This graph shows the average concentration of particles (particles/mL) versus size (nm), measured using nanoparticle tracking analysis (NTA). Error bars indicate ±1 standard error of the mean (SEM), reflecting variability across replicates. The main distribution peaks near 30-150 nm support the presence of nanoscale particles consistent with EVs in the sample.

This graph presents the mean light scattering intensity (arbitrary units) as a function of particle size, measured using nanoparticle tracking analysis (NTA). The intensity increases with particle size. It shows relative particle size contributions and confirms the presence of 30-150nm particles (EVs).

This bar graph shows the average microRNA concentration (ng/µL), measured using a Qubit fluorometric assay, following EV RNA isolation from bacterial media samples of increasing starting volumes (5 mL, 10 mL, 20 mL and 35 mL). Each bar represents the mean concentration for a given volume, with error bars indicating standard deviation across replicates. A positive trend is observed, with higher initial sample volumes yielding higher microRNA concentrations. This suggests that increasing the volume of processed media enhances the total recovery of microRNA from EV isolations.
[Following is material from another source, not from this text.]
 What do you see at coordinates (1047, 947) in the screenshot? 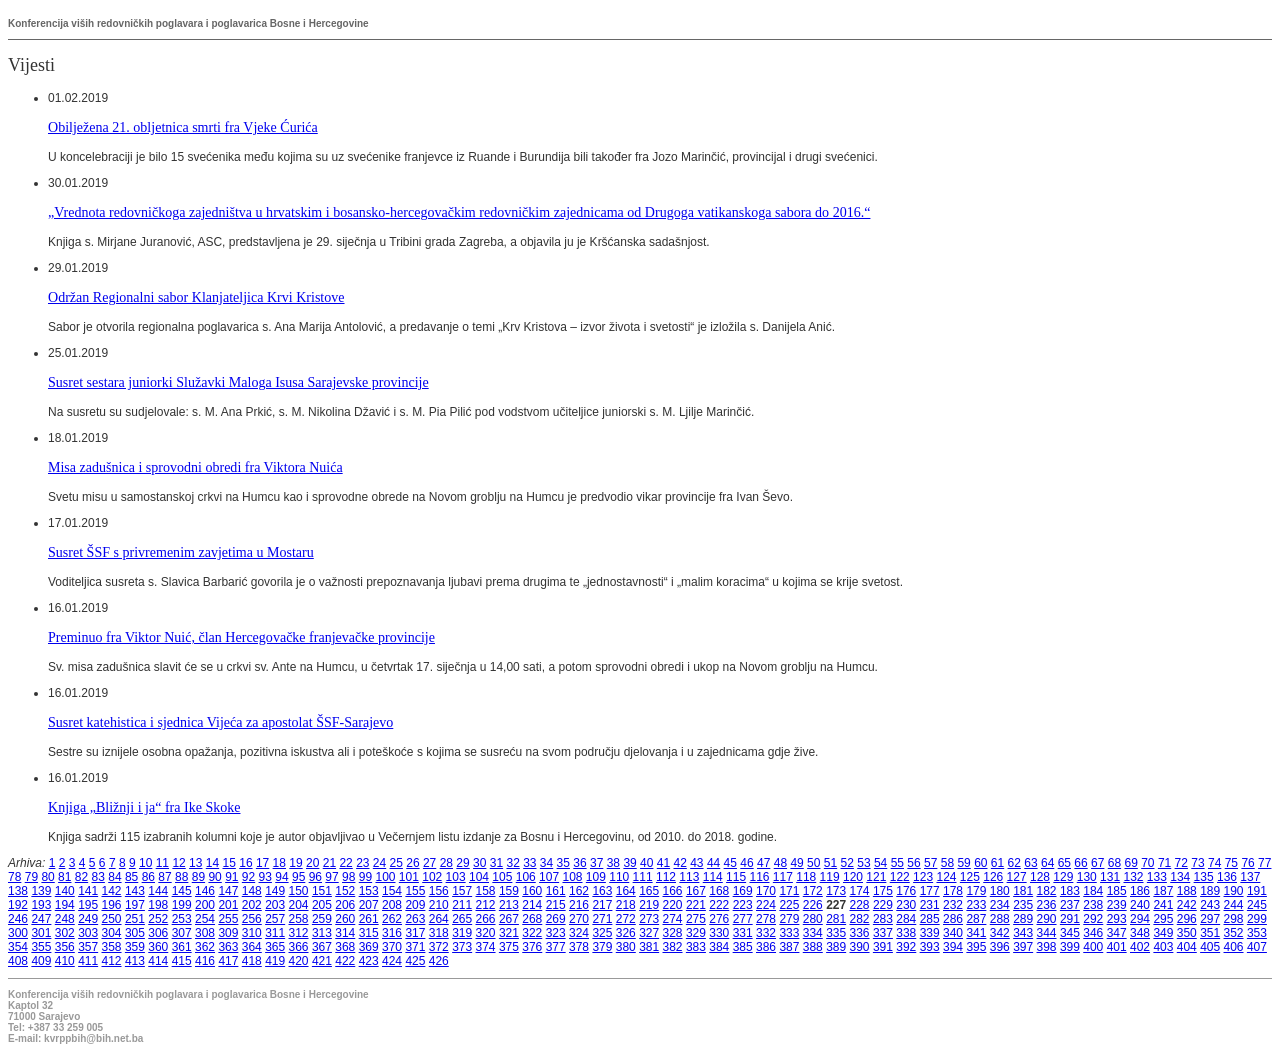
I see `398` at bounding box center [1047, 947].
This bar graph shows the average Cq values from quantitative PCR targeting the bacterial 16S rRNA gene following EV RNA extraction from different starting volumes of bacterial media (5 mL, 10 mL, 20 mL and 35 mL). Error bars represent standard deviation across replicates. A lower Cq value indicates higher template abundance. As sample volume increases, the Cq values decrease, suggesting a greater yield of bacterial RNA as more input volume is processed. This trend supports the use of larger starting volumes to improve EV RNA recovery.